セキュリティ情報 / 2011 / セキュリティ情報 -- DSA-2191-1 proftpd-dfsg

Debian セキュリティ勧告

DSA-2191-1 proftpd-dfsg -- 複数の脆弱性

報告日時:

2011-03-14

影響を受けるパッケージ:

proftpd-dfsg

危険性:

あり

参考セキュリティデータベース:

Mitre の CVE 辞書: CVE-2008-7265, CVE-2010-3867, CVE-2010-4652.

詳細:

汎用仮想ホスティング FTP デーモン ProFTPD に、複数の問題が発見されま した。

• CVE-2008-7265

  ABOR コマンドの処理が誤っており、CPU 消費の増加によるサービス拒否 攻撃に繋がる恐れがあります。

• CVE-2010-3867

  mod_site_misc モジュールに複数のディレクトリトラバーサルを許す欠陥が発見されました。

• CVE-2010-4562

  SQL インジェクション脆弱性が mod_sql モジュールに発見されました。

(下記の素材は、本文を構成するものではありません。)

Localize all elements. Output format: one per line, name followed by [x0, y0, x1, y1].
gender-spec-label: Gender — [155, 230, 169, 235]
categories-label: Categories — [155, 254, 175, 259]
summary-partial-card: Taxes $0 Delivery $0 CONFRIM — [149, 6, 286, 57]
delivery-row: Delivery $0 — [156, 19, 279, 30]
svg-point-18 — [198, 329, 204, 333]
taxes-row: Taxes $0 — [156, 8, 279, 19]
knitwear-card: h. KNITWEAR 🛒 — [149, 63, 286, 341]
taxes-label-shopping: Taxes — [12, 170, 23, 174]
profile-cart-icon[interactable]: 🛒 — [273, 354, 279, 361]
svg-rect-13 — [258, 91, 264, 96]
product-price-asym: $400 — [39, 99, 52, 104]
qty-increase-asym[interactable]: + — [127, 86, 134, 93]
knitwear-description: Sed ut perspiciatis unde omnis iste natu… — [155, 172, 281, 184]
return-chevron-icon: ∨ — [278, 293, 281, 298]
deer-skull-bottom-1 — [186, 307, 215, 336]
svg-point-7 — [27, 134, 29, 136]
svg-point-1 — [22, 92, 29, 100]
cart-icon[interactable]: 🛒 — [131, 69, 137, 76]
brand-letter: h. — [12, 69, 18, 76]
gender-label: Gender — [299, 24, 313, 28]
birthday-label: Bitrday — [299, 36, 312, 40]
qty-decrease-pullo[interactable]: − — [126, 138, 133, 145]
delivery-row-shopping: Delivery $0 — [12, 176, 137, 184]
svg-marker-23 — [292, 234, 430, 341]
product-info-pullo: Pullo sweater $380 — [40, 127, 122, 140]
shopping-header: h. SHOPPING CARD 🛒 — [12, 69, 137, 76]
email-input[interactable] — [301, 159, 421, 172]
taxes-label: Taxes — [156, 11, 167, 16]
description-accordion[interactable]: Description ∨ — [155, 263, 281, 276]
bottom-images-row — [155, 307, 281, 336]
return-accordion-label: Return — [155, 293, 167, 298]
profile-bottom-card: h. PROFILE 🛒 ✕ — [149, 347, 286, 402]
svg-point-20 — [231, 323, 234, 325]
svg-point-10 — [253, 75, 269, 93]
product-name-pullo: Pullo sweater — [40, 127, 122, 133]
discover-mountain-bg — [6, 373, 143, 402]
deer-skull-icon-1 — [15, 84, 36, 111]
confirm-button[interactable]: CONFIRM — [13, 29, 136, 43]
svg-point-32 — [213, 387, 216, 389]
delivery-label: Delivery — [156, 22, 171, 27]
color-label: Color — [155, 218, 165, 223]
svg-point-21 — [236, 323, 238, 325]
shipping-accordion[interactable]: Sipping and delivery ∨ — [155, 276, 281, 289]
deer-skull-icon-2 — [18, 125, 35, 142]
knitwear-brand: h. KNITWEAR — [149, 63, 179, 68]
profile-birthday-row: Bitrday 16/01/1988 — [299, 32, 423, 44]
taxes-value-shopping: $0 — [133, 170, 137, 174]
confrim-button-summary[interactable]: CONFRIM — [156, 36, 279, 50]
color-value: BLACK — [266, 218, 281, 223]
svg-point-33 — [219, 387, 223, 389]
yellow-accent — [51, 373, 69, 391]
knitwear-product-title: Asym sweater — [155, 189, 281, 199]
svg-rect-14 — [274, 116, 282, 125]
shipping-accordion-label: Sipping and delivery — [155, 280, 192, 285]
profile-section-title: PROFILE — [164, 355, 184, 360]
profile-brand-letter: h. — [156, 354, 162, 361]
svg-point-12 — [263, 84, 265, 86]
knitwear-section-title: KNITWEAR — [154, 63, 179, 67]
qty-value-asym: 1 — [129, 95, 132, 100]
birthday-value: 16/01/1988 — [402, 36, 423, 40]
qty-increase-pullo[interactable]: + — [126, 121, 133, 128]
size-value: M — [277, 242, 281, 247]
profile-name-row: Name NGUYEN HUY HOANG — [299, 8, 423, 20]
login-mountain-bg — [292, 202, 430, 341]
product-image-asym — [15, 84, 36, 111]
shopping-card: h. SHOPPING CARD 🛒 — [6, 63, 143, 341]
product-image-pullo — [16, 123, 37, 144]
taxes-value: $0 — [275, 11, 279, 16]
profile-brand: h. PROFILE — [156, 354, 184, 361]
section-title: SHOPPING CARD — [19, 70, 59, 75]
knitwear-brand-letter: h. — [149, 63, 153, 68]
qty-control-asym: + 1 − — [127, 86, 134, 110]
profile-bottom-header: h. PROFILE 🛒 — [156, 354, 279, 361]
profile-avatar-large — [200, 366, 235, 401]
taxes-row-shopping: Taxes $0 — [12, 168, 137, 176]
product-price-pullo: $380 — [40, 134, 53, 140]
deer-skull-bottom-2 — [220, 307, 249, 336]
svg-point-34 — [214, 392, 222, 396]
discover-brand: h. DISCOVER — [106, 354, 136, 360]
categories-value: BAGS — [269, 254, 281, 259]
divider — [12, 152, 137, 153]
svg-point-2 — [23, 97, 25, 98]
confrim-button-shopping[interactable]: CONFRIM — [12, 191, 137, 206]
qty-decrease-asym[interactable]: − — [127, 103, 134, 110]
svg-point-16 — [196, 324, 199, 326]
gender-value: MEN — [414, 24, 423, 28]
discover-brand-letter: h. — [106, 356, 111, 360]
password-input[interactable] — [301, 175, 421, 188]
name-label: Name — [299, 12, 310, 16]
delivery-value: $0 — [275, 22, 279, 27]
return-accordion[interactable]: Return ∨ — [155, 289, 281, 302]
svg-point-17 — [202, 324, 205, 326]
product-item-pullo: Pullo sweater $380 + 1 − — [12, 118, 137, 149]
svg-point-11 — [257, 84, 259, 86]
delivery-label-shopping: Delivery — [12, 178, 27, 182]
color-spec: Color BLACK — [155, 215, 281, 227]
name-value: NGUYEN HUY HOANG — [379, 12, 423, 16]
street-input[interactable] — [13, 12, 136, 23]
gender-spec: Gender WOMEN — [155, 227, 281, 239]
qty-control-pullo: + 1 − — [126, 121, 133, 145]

旧安定版 (oldstable) ディストリビューション (lenny) では、この問題は バージョン 1.3.1-17lenny6 で修正されています。

安定版 (stable) squeeze と不安定版 (unstable) sid にはこの問題の影響 はありません。この二つについては、Debian 6.0 (squeeze) のリリース前 に修正が行われていたためです。

直ぐに proftpd-dfsg パッケージをアップグレードすることを勧めます。